СЛОВО О ПРОИСШЕСТВИИ И УЧРЕЖДЕНИИ УНИВЕРСИТЕТОВ В ЕВРОПЕ НА ГОСУДАРСТВЕННЫХ ИЖДИВЕНИЯХ...

ГОВОРЕННОЕ... 1768 ГОДА АПРЕЛЯ 22 ДНЯ

Приятна есть, слушатели, отдаленных времен гистория, которая глубокой древности дела предает до днесь потомкам в пример и в научение. Сея посредством мы проникаем в бездну веков и в пределы вселенныя и видим там тьмы разных народов, из которых иных свирепый Марс в средине самого цветущего состояния мечом и пламенем истребил, иных внезапное стихий возмущение, от одра спящих восхитив, в преисподния расселины земли поглотило, и других премногих, которых неизбежная престарелость, алчный глад, тлетворный воздух и неисцелимые болезни от земли и от наших очес на вечность преселили.
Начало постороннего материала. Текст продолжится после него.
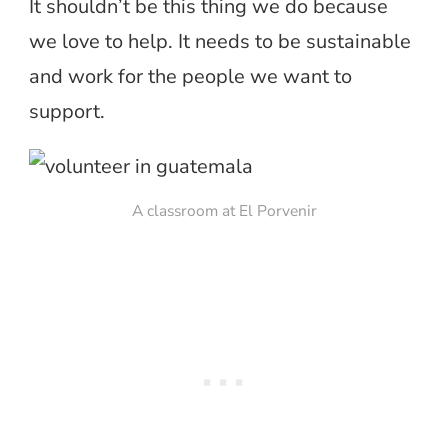
It shouldn’t be this thing we do because
we love to help. It needs to be sustainable
and work for the people we want to
support.
A classroom at El Porvenir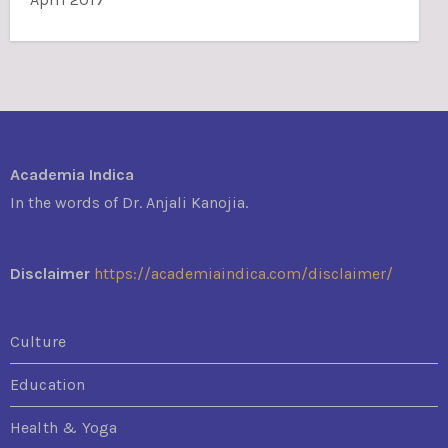
Academia Indica
In the words of Dr. Anjali Kanojia.
Disclaimer
https://academiaindica.com/disclaimer/
Culture
Education
Health & Yoga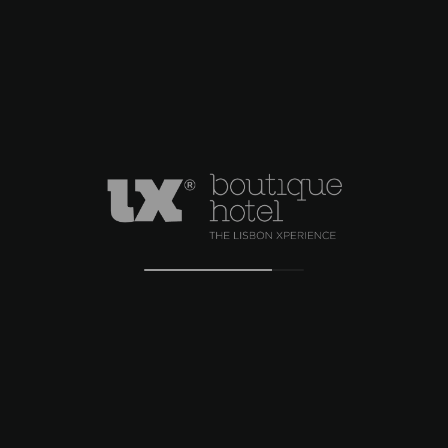
welcoming you.
ADDRESS
Rua do Alecrim nº 12
Lisboa, Lisboa 1200 – 017 Portugal
CONTACTS
+351 21 347 43 94
info@lxboutiquehotel.com
RNET 4837
LOCATION
CONTACTS
COMPLAINT BOOK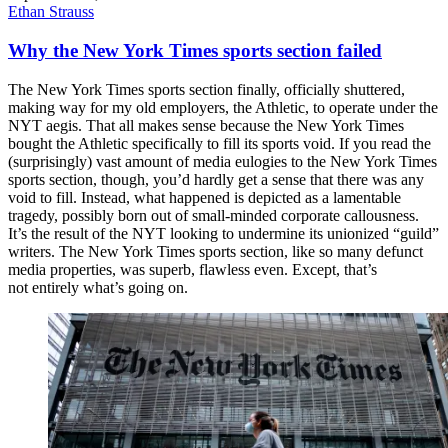
Ethan Strauss
Why the New York Times sports section failed
The New York Times sports section finally, officially shuttered,
making way for my old employers, the Athletic, to operate under the
NYT aegis. That all makes sense because the New York Times
bought the Athletic specifically to fill its sports void. If you read the
(surprisingly) vast amount of media eulogies to the New York Times
sports section, though, you’d hardly get a sense that there was any
void to fill. Instead, what happened is depicted as a lamentable
tragedy, possibly born out of small-minded corporate callousness.
It’s the result of the NYT looking to undermine its unionized “guild”
writers. The New York Times sports section, like so many defunct
media properties, was superb, flawless even. Except, that’s
not entirely what’s going on.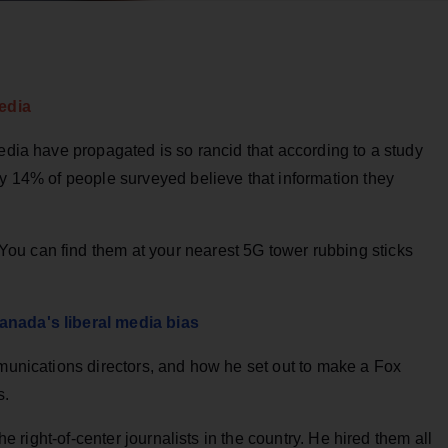
edia
media have propagated is so rancid that according to a study
ly 14% of people surveyed believe that information they
ou can find them at your nearest 5G tower rubbing sticks
anada's liberal media bias
mmunications directors, and how he set out to make a Fox
s.
the right-of-center journalists in the country. He hired them all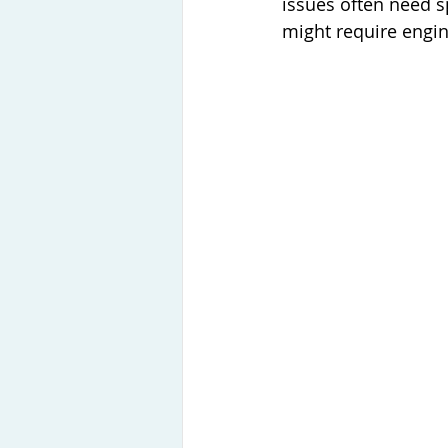
issues often need sp
might require engi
Видим, кроме сего, все света перемены или такие его по степеням восходящие и нисходящие обращения, от которых оный, как некоторые думали, наподобие смертного, иногда из своего отрочества в юность и в мужество, иногда обратно, из своея престарелости в первобытное отрочество преходящим казался.
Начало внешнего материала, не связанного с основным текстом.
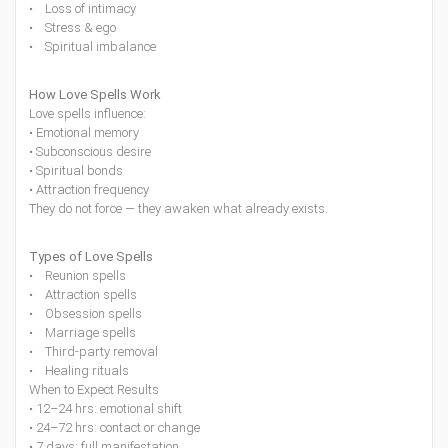
• Loss of intimacy
• Stress & ego
• Spiritual imbalance
How Love Spells Work
Love spells influence:
• Emotional memory
• Subconscious desire
• Spiritual bonds
• Attraction frequency
They do not force — they awaken what already exists.
Types of Love Spells
• Reunion spells
• Attraction spells
• Obsession spells
• Marriage spells
• Third-party removal
• Healing rituals
When to Expect Results
• 12–24 hrs: emotional shift
• 24–72 hrs: contact or change
• 7 days: full manifestation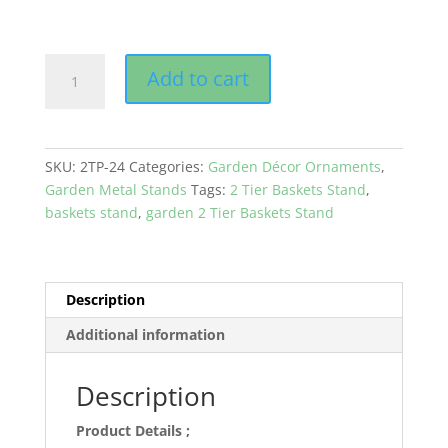
GEP
Add to cart
2
Tier
Baskets
Metal
SKU:
2TP-24
Categories:
Garden Décor Ornaments
,
Stand
Garden Metal Stands
Tags:
2 Tier Baskets Stand
,
Coco
baskets stand
,
garden 2 Tier Baskets Stand
Liner
for
Home
&
Description
Garden
Additional information
Patio
Black
Color
Description
quantity
Product Details ;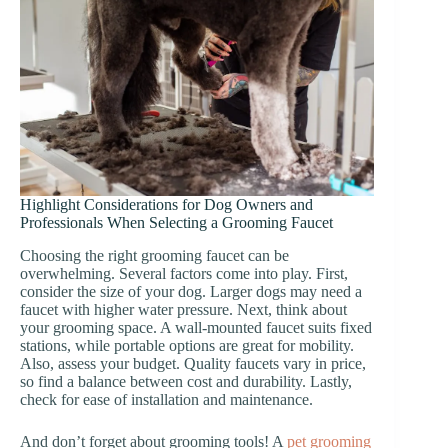
Highlight Considerations for Dog Owners and
Professionals When Selecting a Grooming Faucet
Choosing the right grooming faucet can be
overwhelming. Several factors come into play. First,
consider the size of your dog. Larger dogs may need a
faucet with higher water pressure. Next, think about
your grooming space. A wall-mounted faucet suits fixed
stations, while portable options are great for mobility.
Also, assess your budget. Quality faucets vary in price,
so find a balance between cost and durability. Lastly,
check for ease of installation and maintenance.
And don’t forget about grooming tools! A
pet grooming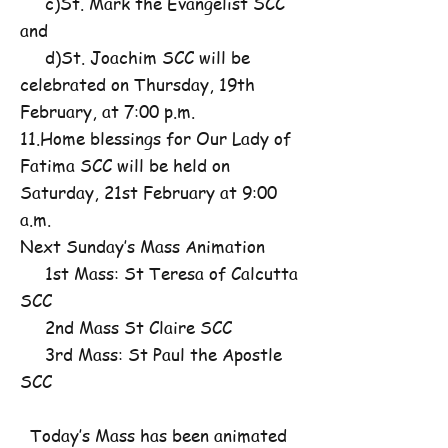
c)St. Mark the Evangelist SCC
and
d)St. Joachim SCC will be
celebrated on Thursday, 19th
February, at 7:00 p.m.
11.Home blessings for Our Lady of
Fatima SCC will be held on
Saturday, 21st February at 9:00
a.m.
Next Sunday’s Mass Animation
1st Mass: St Teresa of Calcutta
SCC
2nd Mass St Claire SCC
3rd Mass: St Paul the Apostle
SCC
Today’s Mass has been animated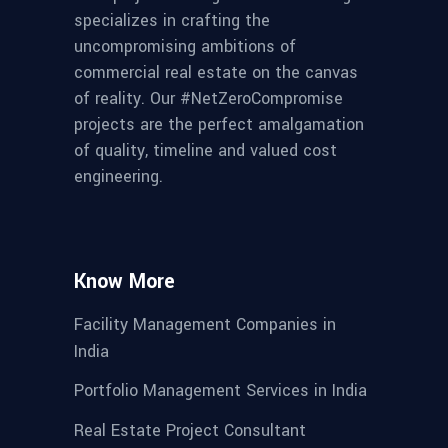
specializes in crafting the
uncompromising ambitions of
commercial real estate on the canvas
of reality. Our #NetZeroCompromise
projects are the perfect amalgamation
of quality, timeline and valued cost
engineering.
Know More
Facility Management Companies in
India
Portfolio Management Services in India
Real Estate Project Consultant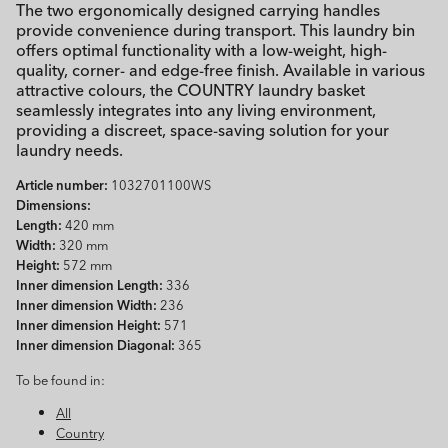
The two ergonomically designed carrying handles
provide convenience during transport. This laundry bin
offers optimal functionality with a low-weight, high-
quality, corner- and edge-free finish. Available in various
attractive colours, the COUNTRY laundry basket
seamlessly integrates into any living environment,
providing a discreet, space-saving solution for your
laundry needs.
Article number:
1032701100WS
Dimensions:
Length:
420 mm
Width:
320 mm
Height:
572 mm
Inner dimension Length:
336
Inner dimension Width:
236
Inner dimension Height:
571
Inner dimension Diagonal:
365
To be found in:
All
Country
Когда завидящая смертных толикому из протекающих веков источнику премудрости древность старалась вечностью и забвением прошедшее все от нашего знания сокрыть, тогда гистория достопамятных дел одним к себе человеческим люблением и любопытством без рукописания и печати сохраняема была; тогда трясущие сединами праотцы наши не только такие ужасные в свете происхождения, но и самое начало света и живущих в нем тварей рожденным от себя от рода в род рассказывали. В нынешнем ученом свете наблюдаемая во всем строгость твердого и доказательного рассуждения, не дозволяя в нас предыдущему пред рассудком, порывчивому воображения стремлению последовать, запрещает и гисторию представлять таким приятным собеседником, каковым она у первенствующих народов на живом языке была. Однако с большею вероятностию можно хоть непрямо утверждать, что в такие времена и у таких народов сбытие прошедшего всего от древности потомству во всем не инак, как живым голосом и с показанием места и времени, предаваемо и приемлемо было...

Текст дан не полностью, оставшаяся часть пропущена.